** Extracted data follows **
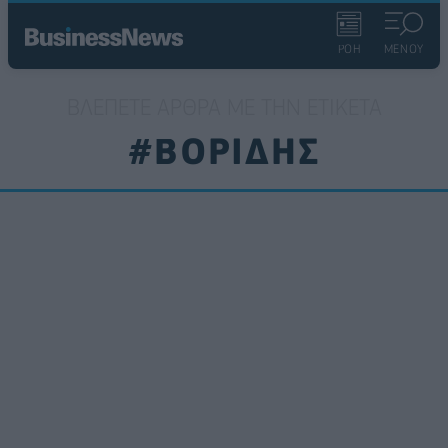
ΡΟΗ
ΜΕΝΟΥ
ΒΛΈΠΕΤΕ ΆΡΘΡΑ ΜΕ ΤΗΝ ΕΤΙΚΈΤΑ
#ΒΟΡΙΔΗΣ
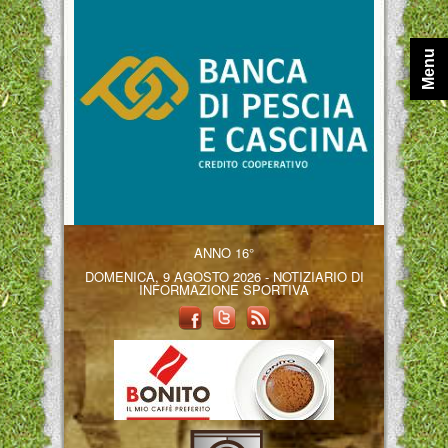
Menu
ANNO 16°
DOMENICA, 9 AGOSTO 2026 - NOTIZIARIO DI
INFORMAZIONE SPORTIVA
** End of Extracted data **
All lines from the one that contains "ΒΛΈΠΕΤΕ ΆΡΘΡΑ ΜΕ ΤΗΝ ΕΤΙΚΈΤΑ" through the last line of the data should be retyped exactly, with the pictures left out.

# Your solution:
ΒΛΈΠΕΤΕ ΆΡΘΡΑ ΜΕ ΤΗΝ ΕΤΙΚΈΤΑ
#ΒΟΡΙΔΗΣ
Menu
ANNO 16°
DOMENICA, 9 AGOSTO 2026 - NOTIZIARIO DI
INFORMAZIONE SPORTIVA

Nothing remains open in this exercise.